Enter the distance between two vias rows, the vias diameter, and the distance between two successive vias in the same row to determine the effective width of a SIW (substrate integrated waveguide). This calculator also computes TE10 cutoff frequency and reverse-designs via row spacing from a target cutoff.

SIW (Effective Width) Calculator

Effective Width
Cutoff Frequency
Width From Cutoff

Enter any 3 values to calculate the missing variable





SIW Effective Width Formula

The effective width of a substrate integrated waveguide is calculated using the following empirical relationship, which maps the SIW geometry to an equivalent rectangular waveguide width:

W_{eff} = a - \frac{d^2}{0.95 \cdot s}
  • W_eff is the effective width of the equivalent rectangular waveguide
  • a is the center-to-center distance between the two rows of metallized vias
  • d is the diameter of each metallized via
  • s is the center-to-center pitch (spacing) between consecutive vias in the same row

This formula was derived empirically by comparing the dispersion characteristics of SIW structures to those of dielectric-filled rectangular waveguides. The correction term accounts for the electromagnetic field leakage that occurs between the discrete via posts, which makes the effective guiding width narrower than the physical via row spacing. Once the effective width is known, the TE10 cutoff frequency of the SIW can be found using the standard rectangular waveguide cutoff equation: f_c = c / (2 * W_eff * sqrt(er)), where c is the speed of light in vacuum and er is the relative permittivity of the substrate.

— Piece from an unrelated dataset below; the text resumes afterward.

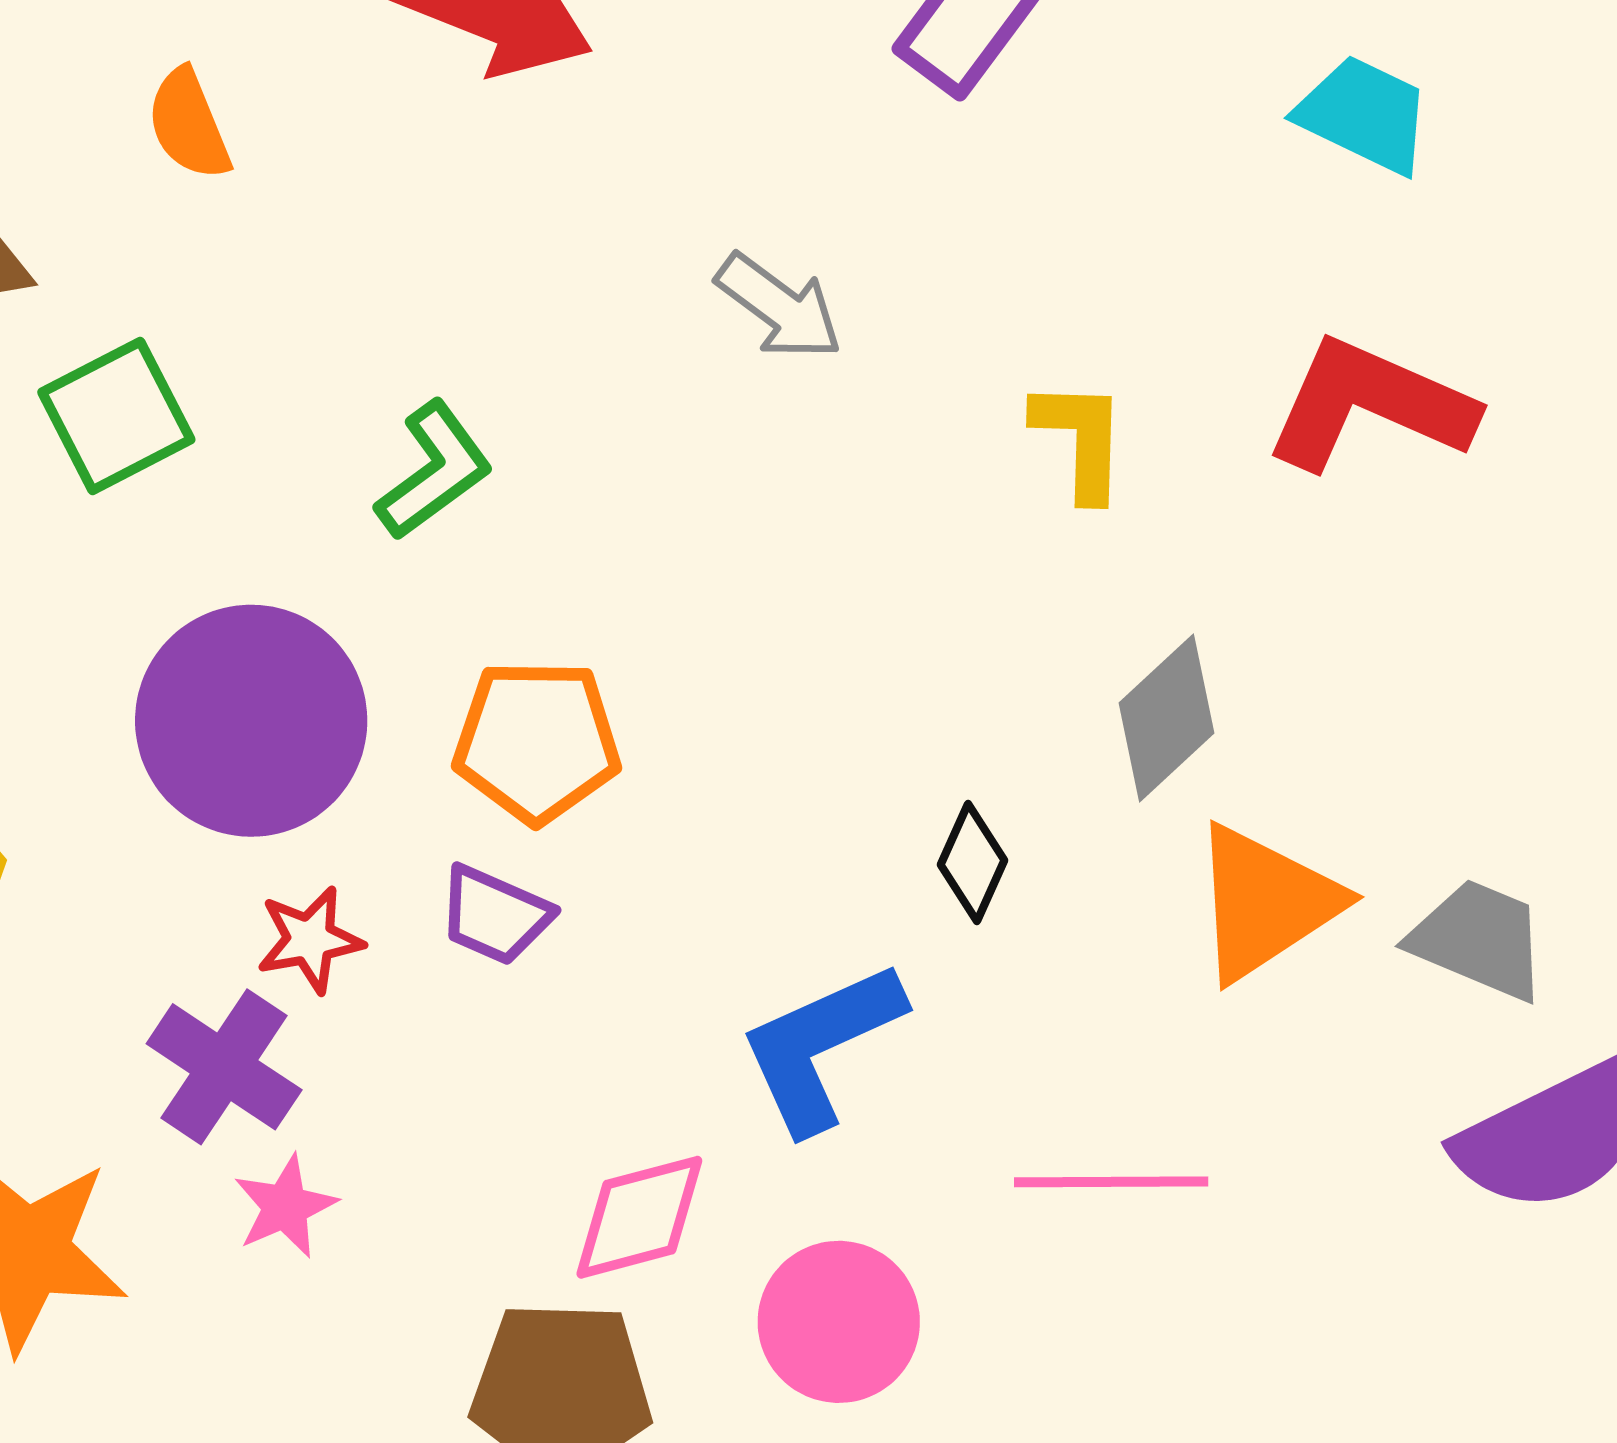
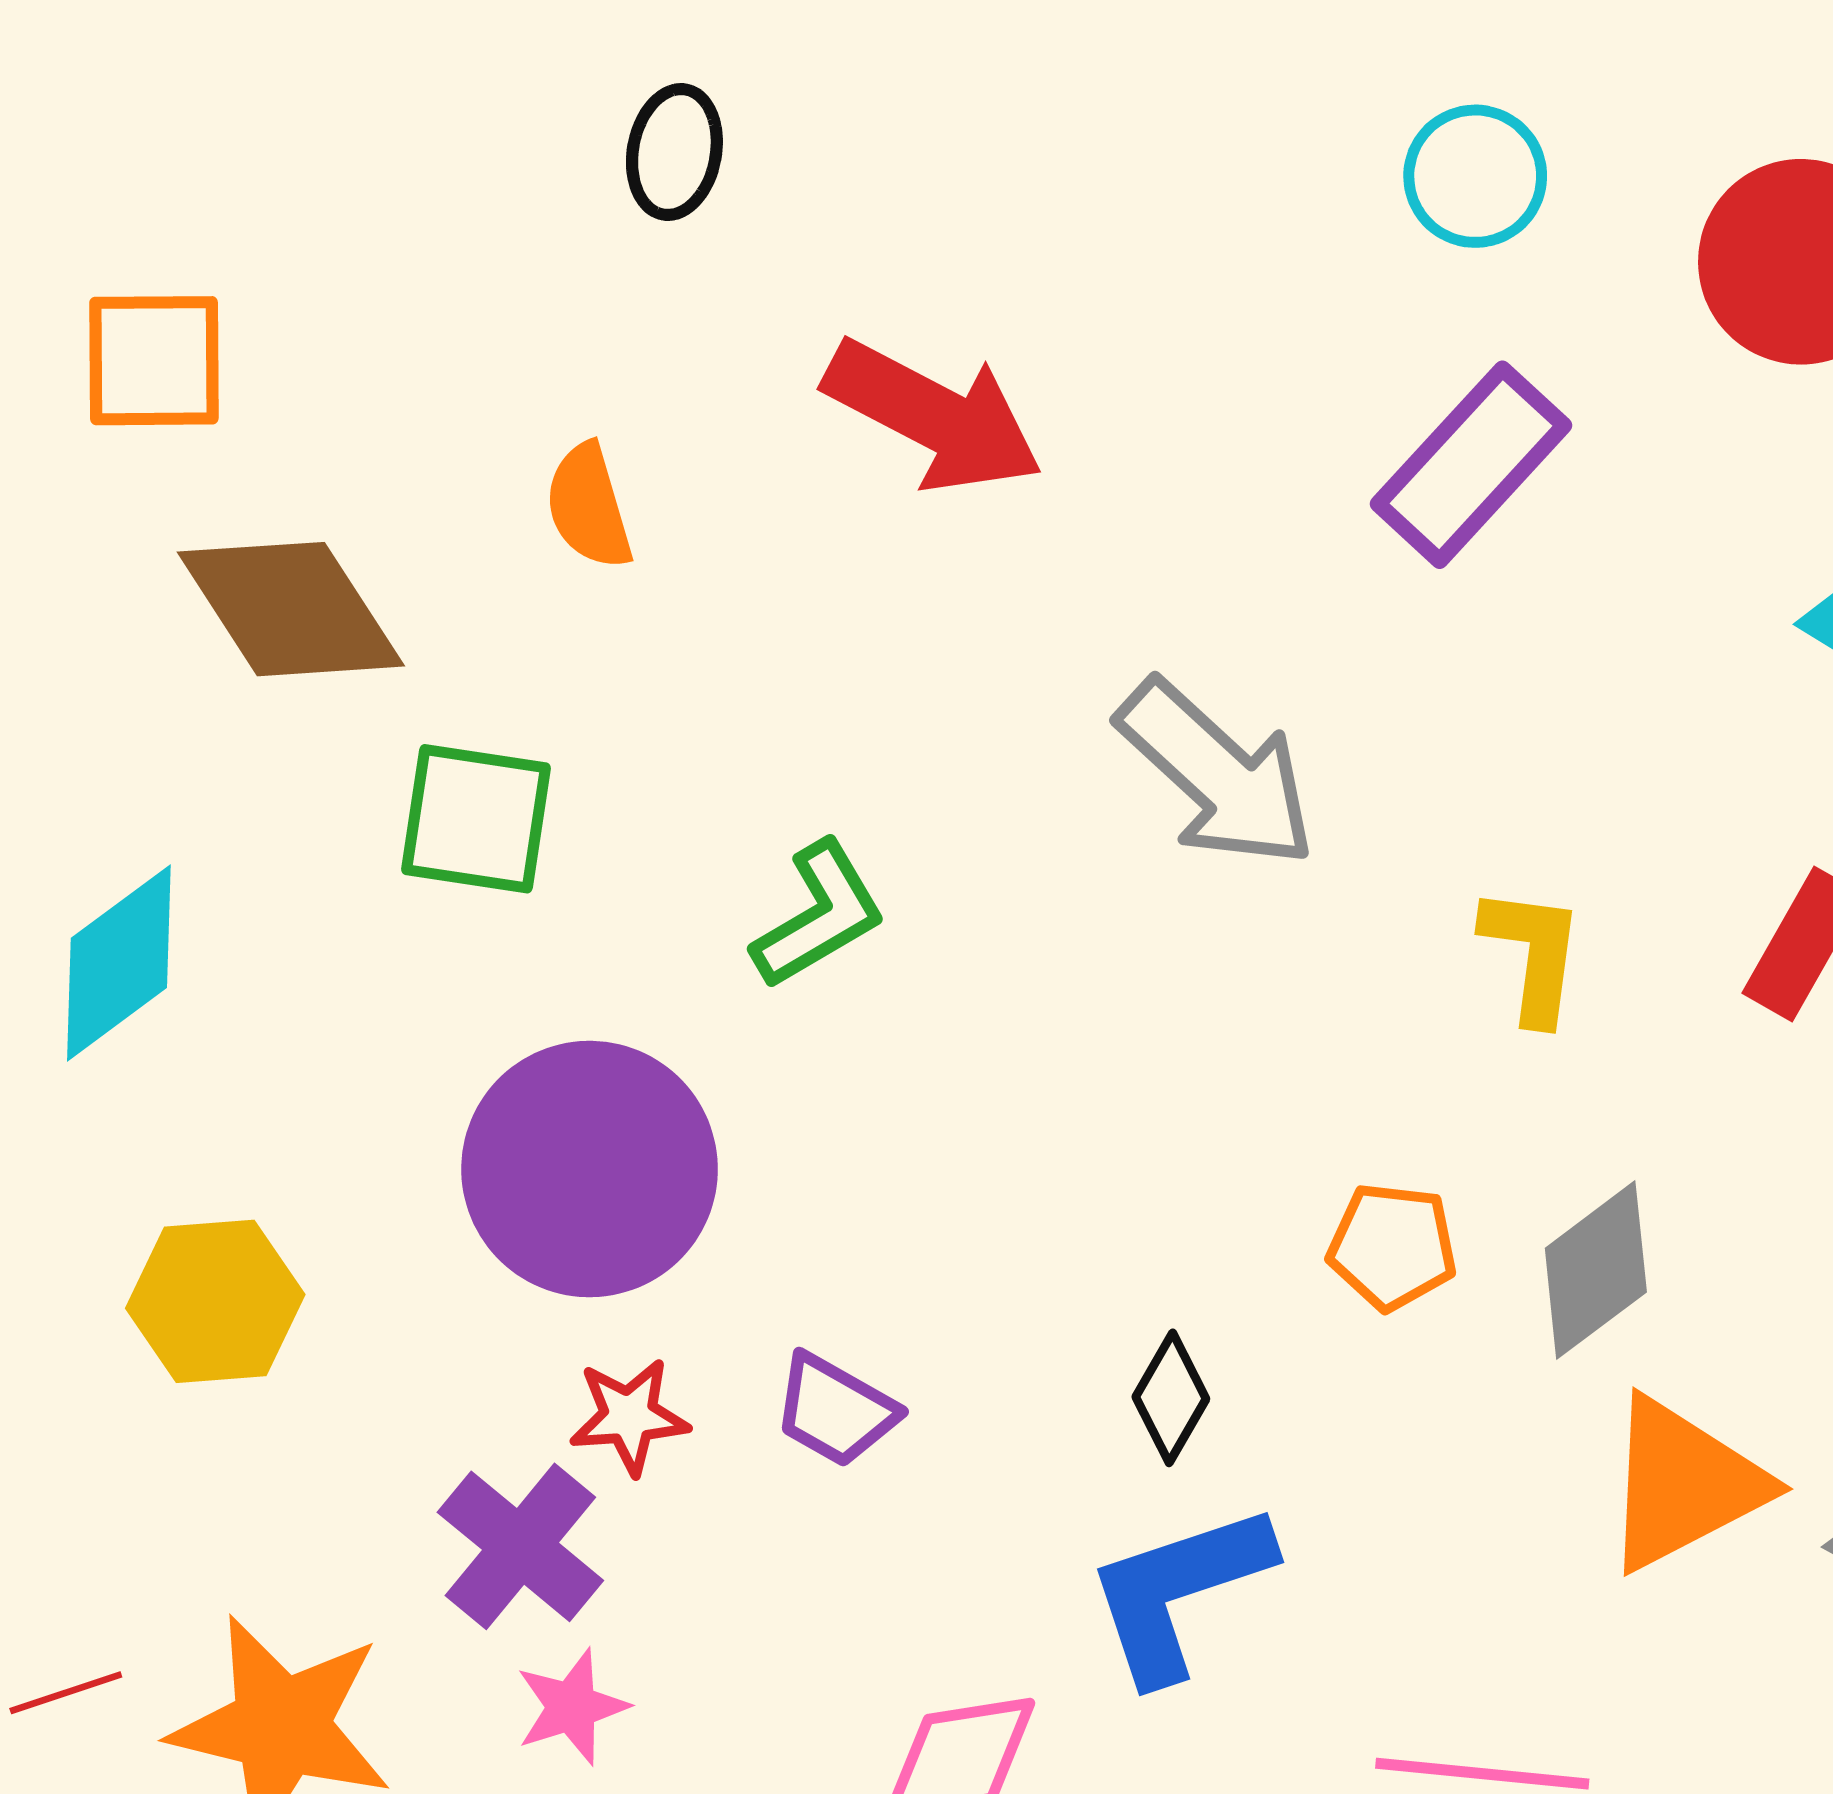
gray arrow: (779, 307) -> (1217, 774), size x1.5
green square: (116, 416) -> (476, 819), turned 30
orange pentagon: (537, 741) -> (1392, 1246), moved, size x0.7
black diamond: (973, 862) -> (1171, 1398), moved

What Is a Substrate Integrated Waveguide (SIW)?

A substrate integrated waveguide is a planar electromagnetic guiding structure that replicates the behavior of a conventional rectangular waveguide entirely within a printed circuit board (PCB) substrate. Two rows of densely spaced metallized via holes connect the top and bottom copper layers of the PCB, forming the sidewalls of the waveguide. The top and bottom copper planes serve as the broad walls. The result is a closed, shielded transmission line that supports the same TE mode family as a classical rectangular waveguide, but in a flat, mass-producible form factor compatible with standard PCB and low-temperature co-fired ceramic (LTCC) fabrication processes.

The concept was first formalized in the early 2000s by Ke Wu and Dominic Deslandes at the Ecole Polytechnique de Montreal, though earlier related work on laminated waveguides dates to the 1990s. Their key insight was that two rows of periodic metallic posts, when spaced closely enough relative to the operating wavelength, behave nearly identically to solid metallic sidewalls. This allowed engineers to bring waveguide-class performance (high Q-factor, low radiation loss, high power handling) into the same multilayer PCB stack-ups already used for microstrip and stripline circuits.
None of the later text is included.